Veranstaltung der ITG-Automation in Zusammenarbeit mit GNI, Fael/STV und swissTnet
Wireless in der Automation
8. November 2007, HSR Rapperswil
Fotogalerie: ein paar Stimmungsbilder
Folien für den Download: 15 MB, zip
In einem Grundlagenvortrag hat Prof. Axel Sikora, Leiter der Informationstechnik von der Berufsakademie Lörrach die Grundlagen, Anforderungen und Normen der drahtlosen Kommunikation für industrielle Anwendungen ausführlich dargestellt. Mit praktischen Beispielen von Entwicklungsprojekten hat er die Möglichkeiten und Grenzen aufgezeigt. Der Weg zu einer optimalen Lösung ist oftmals eine auf die speziellen Bedürfnisse zugeschnittene Lösung.

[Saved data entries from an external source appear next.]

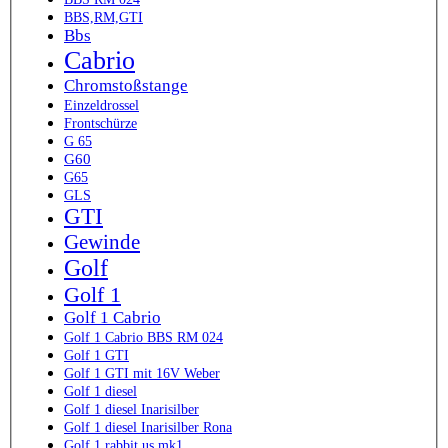
BBS,RM,GTI
Bbs
Cabrio
Chromstoßstange
Einzeldrossel
Frontschürze
G 65
G60
G65
GLS
GTI
Gewinde
Golf
Golf 1
Golf 1 Cabrio
Golf 1 Cabrio BBS RM 024
Golf 1 GTI
Golf 1 GTI mit 16V Weber
Golf 1 diesel
Golf 1 diesel Inarisilber
Golf 1 diesel Inarisilber Rona
Golf 1 rabbit us mk1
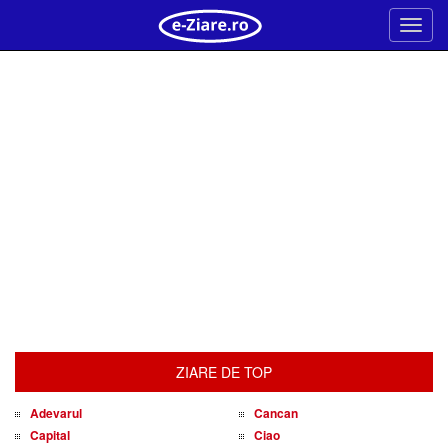
Meni
ZIARE DE TOP
Adevarul
Cancan
Capital
Ciao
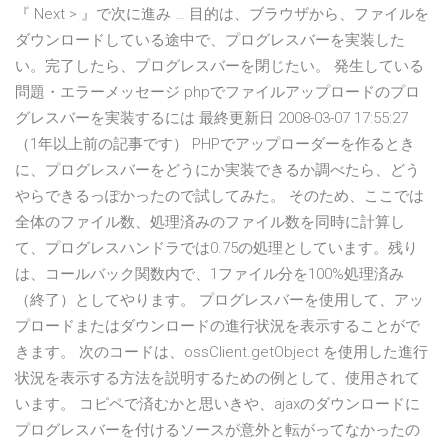
『 Next > 』で次に進み … 目的は、ブラウザから、ファイルを
ダウンロードしている途中で、プログレスバーを実装した
い。完了したら、プログレスバーを閉じたい。 発生している
問題・エラーメッセージ phpでファイルアップロードのプロ
グレスバーを実装するには 最終更新日 2008-03-07 17:55:27
（1年以上前の記事です） PHPでアップローダーを作るとき
に、プログレスバーをどうにか実装できるか調べたら、どう
やらできるっぽかったので試してみた。 そのため、ここでは
全体のファイル数、処理済みのファイル数を同時に計算し
て、プログレスハンドラでは0.75の処理としています。残り
は、コールバック関数内で、1ファイル分を100%処理済み
（終了）としてやります。 プログレスバーを使用して、アッ
プロードまたはダウンロードの進行状況を表示することがで
きます。 次のコードは、ossClient.getObject を使用した進行
状況を表示する方法を説明するための例として、使用されて
います。 コピペで済むかと思いきや、ajaxのダウンロードに
プログレスバーを付けるソースが意外と転がってなかったの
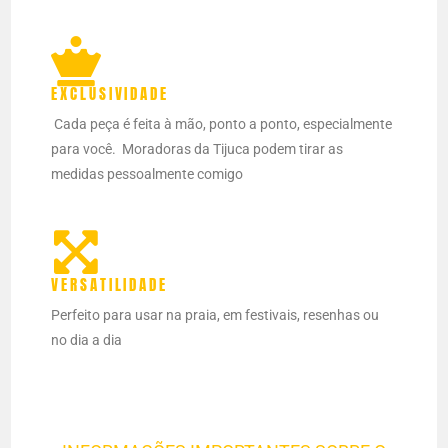
EXCLUSIVIDADE
Cada peça é feita à mão, ponto a ponto, especialmente
para você.
Moradoras da Tijuca podem tirar as
medidas pessoalmente comigo
VERSATILIDADE
Perfeito para usar na praia, em festivais, resenhas ou
no dia a dia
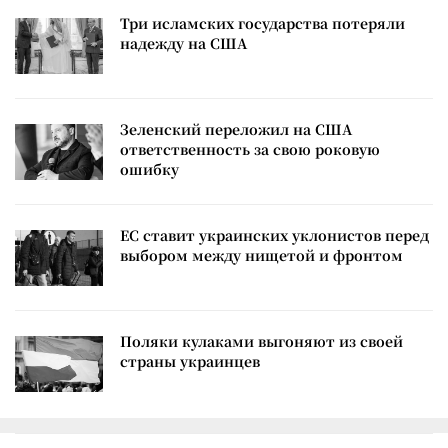
Три исламских государства потеряли
надежду на США
Зеленский переложил на США
ответственность за свою роковую
ошибку
ЕС ставит украинских уклонистов перед
выбором между нищетой и фронтом
Поляки кулаками выгоняют из своей
страны украинцев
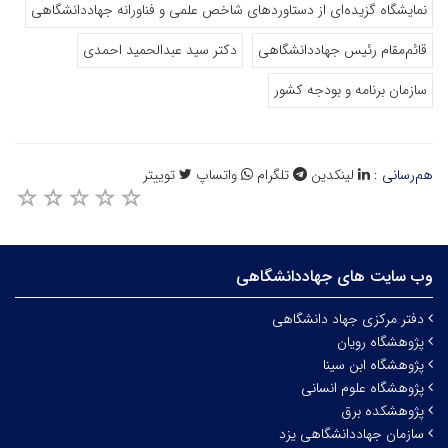
نمایشگاه گزیده‌ای از دستاوردهای شاخص علمی و فناورانه جهاددانشگاهی
قائم‌مقام رئیس جهاددانشگاهی
دکتر سید عبدالحمید احمدی
سازمان برنامه و بودجه کشور
هم‌رسانی :
لینکدین
تلگرام
واتساپ
توییتر
وب سایت های جهاددانشگاهی
دفتر مرکزی جهاد دانشگاهی
پژوهشگاه رویان
پژوهشگاه ابن سینا
پژوهشگاه علوم انسانی
پژوهشکده برق
سازمان جهاددانشگاهی یزد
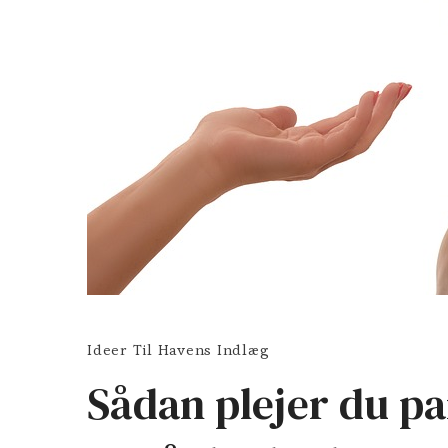
Ideer Til Havens Indlæg
Sådan plejer du p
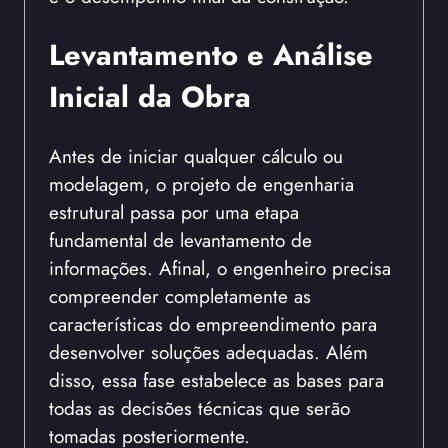
Levantamento e Análise
Inicial da Obra
Antes de iniciar qualquer cálculo ou
modelagem, o projeto de engenharia
estrutural passa por uma etapa
fundamental de levantamento de
informações. Afinal, o engenheiro precisa
compreender completamente as
características do empreendimento para
desenvolver soluções adequadas. Além
disso, essa fase estabelece as bases para
todas as decisões técnicas que serão
tomadas posteriormente.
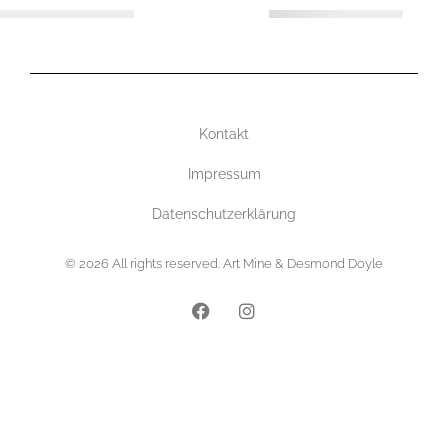
Kontakt
Impressum
Datenschutzerklärung
© 2026 All rights reserved. Art Mine & Desmond Doyle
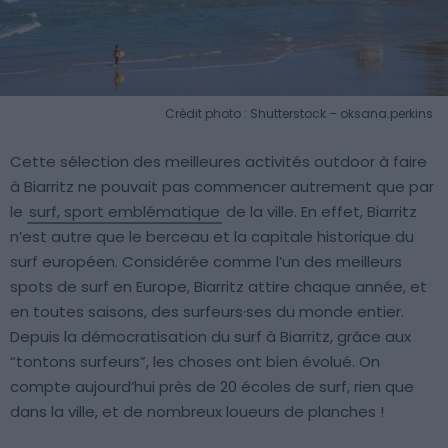
Crédit photo : Shutterstock – oksana.perkins
Cette sélection des meilleures activités outdoor à faire
à Biarritz ne pouvait pas commencer autrement que par
le
surf, sport emblématique
de la ville. En effet, Biarritz
n’est autre que le berceau et la capitale historique du
surf européen. Considérée comme l’un des meilleurs
spots de surf en Europe, Biarritz attire chaque année, et
en toutes saisons, des surfeurs·ses du monde entier.
Depuis la démocratisation du surf à Biarritz, grâce aux
“tontons surfeurs”, les choses ont bien évolué. On
compte aujourd’hui près de 20 écoles de surf, rien que
dans la ville, et de nombreux loueurs de planches !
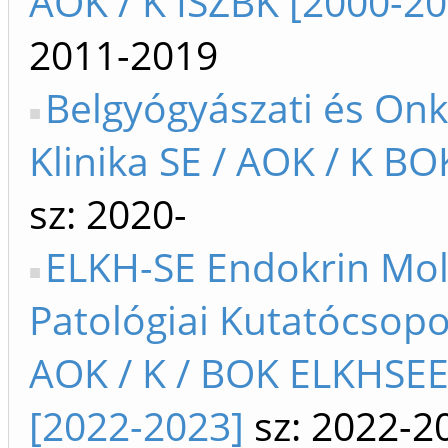
AOK / K ISZBK [2000-20
2011-2019
Belgyógyászati és Onk
Klinika SE / AOK / K BO
sz: 2020-
ELKH-SE Endokrin Mol
Patológiai Kutatócsopo
AOK / K / BOK ELKHSE
[2022-2023]
sz: 2022-2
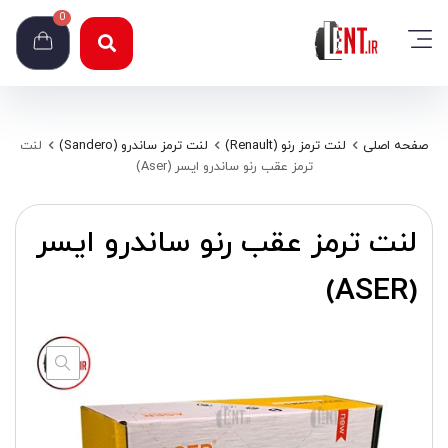
0
صفحه اصلی
لنت ترمز رنو (Renault)
لنت ترمز ساندرو (Sandero)
لنت
ترمز عقب رنو ساندرو ایسر (Aser)
لنت ترمز عقب رنو ساندرو ایسر
(ASER)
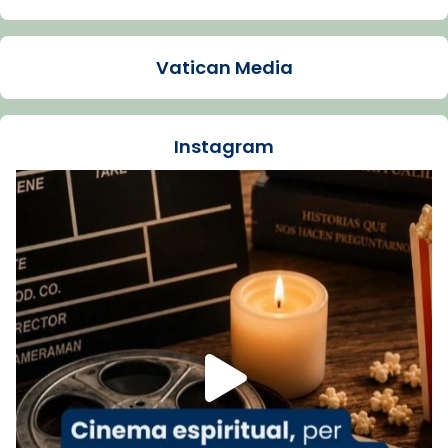
Arquebisbat de Barcelona
1 week ago
Vatican Media
La Carmina va patir depressió. Fa gairebé
dos mesos, a l'Estadi Lluís Companys, la
jove va fer arribar el seu testimoni al papa
Instagram
Lleó XIV.
Recupera l'entrevista comp
Vatican
tican News 👇
News
www.vaticannews.va/es/iglesia/news/2026-
07/carmina-historia-depresion-papa-viaje-
espana-testimoni...
Foto
View on Facebook
·
Share
Arquebisbat de Barcelona
2 weeks ago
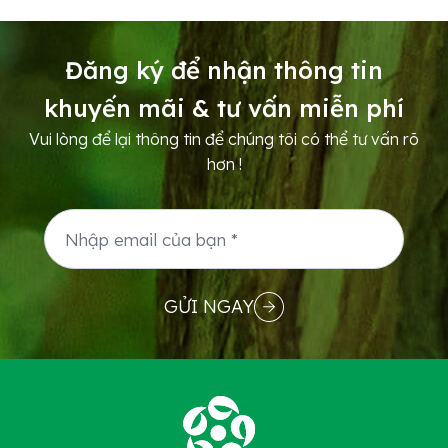
Đăng ký để nhận thông tin
khuyến mãi & tư vấn miễn phí
Vui lòng để lại thông tin để chúng tôi có thể tư vấn rõ
hơn !
GỬI NGAY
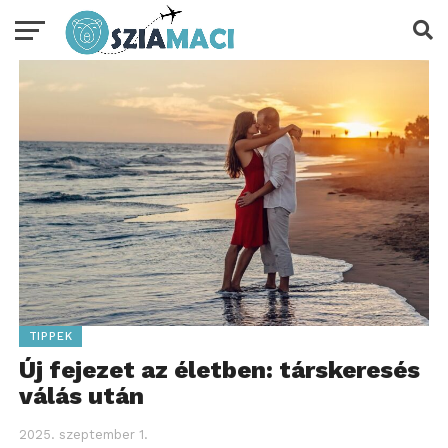
TIPPEK
Új fejezet az életben: társkeresés
válás után
2025. szeptember 1.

Jürgen Weczerek von der Phoenix Contact hat auf eindrückliche Art aufgezeigt, wie und wo Wireless Netzwerke in praktischen Automatisierungsanlagen erfolgreich eingesetzt werden. Ganz nach dem Moto: nicht warten, sondern starten. Welche Unterstützung für eine erfolgreiche Planung durch geeignete Software erwartet werden kann, wurde danach durch Martin Kunz von Siemens aufgezeigt.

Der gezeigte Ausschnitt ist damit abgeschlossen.